A survey carried out by the charity found that more than one-in-three (35%) were only told about additional fees that could be charged during their tenancy after putting down money. The organisation argued that the data highlights the ease with which tenants can be trapped into unfair contracts by agents and landlords, and then face heft penalties when the terms are breached.
Citizens Advice regularly sees unfair tenancy terms cropping up in contracts, ranging from a fine to keep a landlord updated with contact details, to a £50 charge for a written notice if a term is breached.

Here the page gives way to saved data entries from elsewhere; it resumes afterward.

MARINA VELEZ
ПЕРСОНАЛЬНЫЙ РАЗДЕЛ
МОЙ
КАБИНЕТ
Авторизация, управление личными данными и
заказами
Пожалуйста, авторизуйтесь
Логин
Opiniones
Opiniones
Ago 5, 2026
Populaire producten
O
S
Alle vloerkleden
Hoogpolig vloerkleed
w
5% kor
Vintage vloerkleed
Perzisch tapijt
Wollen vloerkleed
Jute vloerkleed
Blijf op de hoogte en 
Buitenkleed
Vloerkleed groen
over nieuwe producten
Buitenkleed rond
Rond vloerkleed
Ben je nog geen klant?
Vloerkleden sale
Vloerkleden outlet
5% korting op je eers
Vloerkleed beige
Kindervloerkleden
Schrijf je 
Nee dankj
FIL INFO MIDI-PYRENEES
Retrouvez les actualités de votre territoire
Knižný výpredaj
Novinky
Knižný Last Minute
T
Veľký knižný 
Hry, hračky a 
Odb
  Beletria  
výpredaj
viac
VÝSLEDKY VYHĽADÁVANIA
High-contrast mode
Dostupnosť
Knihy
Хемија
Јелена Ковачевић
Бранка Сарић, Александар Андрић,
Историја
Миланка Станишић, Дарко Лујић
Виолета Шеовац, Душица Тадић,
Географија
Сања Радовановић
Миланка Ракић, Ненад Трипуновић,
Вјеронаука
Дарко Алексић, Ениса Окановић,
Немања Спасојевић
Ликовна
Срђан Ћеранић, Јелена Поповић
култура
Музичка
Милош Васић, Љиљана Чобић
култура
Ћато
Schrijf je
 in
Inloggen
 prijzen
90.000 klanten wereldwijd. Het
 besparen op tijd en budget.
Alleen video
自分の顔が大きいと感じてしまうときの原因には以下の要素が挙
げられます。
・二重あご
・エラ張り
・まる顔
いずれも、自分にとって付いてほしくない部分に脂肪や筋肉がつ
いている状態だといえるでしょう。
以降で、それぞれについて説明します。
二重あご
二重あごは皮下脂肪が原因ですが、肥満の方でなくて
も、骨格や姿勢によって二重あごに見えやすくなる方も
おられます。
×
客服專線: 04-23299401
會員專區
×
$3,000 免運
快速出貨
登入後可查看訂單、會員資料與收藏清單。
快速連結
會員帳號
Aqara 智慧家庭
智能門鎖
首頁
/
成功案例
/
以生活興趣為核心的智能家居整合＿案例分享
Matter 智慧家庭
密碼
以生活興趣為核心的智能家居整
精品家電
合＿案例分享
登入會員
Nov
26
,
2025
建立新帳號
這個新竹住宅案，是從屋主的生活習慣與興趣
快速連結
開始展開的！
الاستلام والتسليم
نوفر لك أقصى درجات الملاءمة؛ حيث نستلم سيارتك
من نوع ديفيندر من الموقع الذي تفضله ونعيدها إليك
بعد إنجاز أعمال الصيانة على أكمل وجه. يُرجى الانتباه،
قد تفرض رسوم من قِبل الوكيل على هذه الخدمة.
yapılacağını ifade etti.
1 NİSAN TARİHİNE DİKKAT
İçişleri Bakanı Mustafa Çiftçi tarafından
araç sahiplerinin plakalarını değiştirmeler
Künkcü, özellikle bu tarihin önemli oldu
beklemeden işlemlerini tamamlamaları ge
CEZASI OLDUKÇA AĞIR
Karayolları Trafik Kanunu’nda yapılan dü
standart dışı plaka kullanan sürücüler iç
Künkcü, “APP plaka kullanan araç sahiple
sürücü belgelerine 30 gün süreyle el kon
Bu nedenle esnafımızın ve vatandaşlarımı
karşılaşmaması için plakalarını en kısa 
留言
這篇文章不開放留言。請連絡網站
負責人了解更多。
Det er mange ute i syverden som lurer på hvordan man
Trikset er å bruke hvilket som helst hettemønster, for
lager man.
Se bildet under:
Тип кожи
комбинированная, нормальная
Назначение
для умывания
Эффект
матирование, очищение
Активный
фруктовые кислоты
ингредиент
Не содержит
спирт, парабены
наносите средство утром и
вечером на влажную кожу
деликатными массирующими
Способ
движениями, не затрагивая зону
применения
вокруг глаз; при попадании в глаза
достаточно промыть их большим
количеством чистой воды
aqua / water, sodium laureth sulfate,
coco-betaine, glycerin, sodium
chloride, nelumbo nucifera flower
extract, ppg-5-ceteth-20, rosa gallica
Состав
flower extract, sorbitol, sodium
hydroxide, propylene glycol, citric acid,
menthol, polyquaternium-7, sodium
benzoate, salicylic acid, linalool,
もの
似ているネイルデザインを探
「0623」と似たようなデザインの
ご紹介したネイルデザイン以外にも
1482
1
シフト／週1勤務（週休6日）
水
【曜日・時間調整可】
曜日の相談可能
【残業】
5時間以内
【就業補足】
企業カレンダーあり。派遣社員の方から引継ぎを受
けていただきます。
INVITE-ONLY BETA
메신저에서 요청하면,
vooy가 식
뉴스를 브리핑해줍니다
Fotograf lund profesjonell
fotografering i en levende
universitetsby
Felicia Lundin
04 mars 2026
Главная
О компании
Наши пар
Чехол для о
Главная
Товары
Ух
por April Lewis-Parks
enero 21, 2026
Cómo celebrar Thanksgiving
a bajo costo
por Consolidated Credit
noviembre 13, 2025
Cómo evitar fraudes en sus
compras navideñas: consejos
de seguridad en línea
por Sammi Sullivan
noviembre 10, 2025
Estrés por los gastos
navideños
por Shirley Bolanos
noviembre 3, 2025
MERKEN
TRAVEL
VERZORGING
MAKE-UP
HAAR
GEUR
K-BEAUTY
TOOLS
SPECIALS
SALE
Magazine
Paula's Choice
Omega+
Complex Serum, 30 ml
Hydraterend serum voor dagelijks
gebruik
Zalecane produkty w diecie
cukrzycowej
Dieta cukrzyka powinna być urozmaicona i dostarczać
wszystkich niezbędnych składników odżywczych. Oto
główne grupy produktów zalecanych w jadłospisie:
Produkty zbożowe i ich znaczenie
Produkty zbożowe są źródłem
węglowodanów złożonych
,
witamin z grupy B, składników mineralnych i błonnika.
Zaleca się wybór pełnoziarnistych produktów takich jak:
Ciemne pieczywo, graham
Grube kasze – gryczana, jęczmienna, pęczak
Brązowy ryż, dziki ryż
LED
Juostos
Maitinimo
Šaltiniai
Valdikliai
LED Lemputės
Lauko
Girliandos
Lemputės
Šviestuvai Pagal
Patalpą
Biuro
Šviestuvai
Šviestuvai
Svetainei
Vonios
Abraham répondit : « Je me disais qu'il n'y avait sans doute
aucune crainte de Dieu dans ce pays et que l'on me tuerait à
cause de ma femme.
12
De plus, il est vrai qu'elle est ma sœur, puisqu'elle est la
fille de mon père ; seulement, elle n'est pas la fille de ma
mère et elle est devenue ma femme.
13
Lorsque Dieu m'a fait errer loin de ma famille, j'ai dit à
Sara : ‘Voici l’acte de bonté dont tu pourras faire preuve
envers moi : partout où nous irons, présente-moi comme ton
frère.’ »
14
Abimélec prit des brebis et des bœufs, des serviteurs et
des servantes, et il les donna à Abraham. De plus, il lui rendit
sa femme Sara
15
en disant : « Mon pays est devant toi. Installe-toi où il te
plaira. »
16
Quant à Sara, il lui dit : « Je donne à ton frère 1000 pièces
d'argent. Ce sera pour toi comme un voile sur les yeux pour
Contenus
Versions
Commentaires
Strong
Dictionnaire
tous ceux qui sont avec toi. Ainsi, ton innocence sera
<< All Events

Furthermore, the survey found that 29% of renters would not feel confident negotiating terms and conditions of their tenancy agreement with their landlord, while almost one in four have received a tenancy contract they felt contained unfair terms, with 57% of them signing the contact anyway. About 33% of renters admitted to signing a tenancy agreement with their landlord without fully understanding it, and 44% of renters with mental health problems signed their agreement without understanding it.
Citizens Advice said the “default fees” clause in the Tenant Fees Bill will mean “unscrupulous” landlords and agents can continue exploiting renters with unfair terms, therefore undermining the government’s aim to end unfair fees and practices.
The clause in the bill, before the House of Lords for its Second Reading today 10 October, would let landlords charge for “reasonable” costs when tenants “default” on a contract term.
Citizens Advice wants the government to significantly tighten this clause to give tenants and landlords greater clarity on what terms landlords can charge reasonable costs.
Citizens Advice chief executive Gillian Guy said: “In no other consumer market would people be asked to put down hundreds, or even thousands, of pounds before seeing the small print.
“Unscrupulous landlords and letting agents can take advantage of tenants, who lack real bargaining power in the private rented sector.
“Tenants shouldn’t be forced into a game of rental roulette, where they are putting down money on a contract they’ve not seen.
“For the Tenant Fees Bill to truly stamp out unfair fees as intended, the government must close the ‘default fees’ loophole.”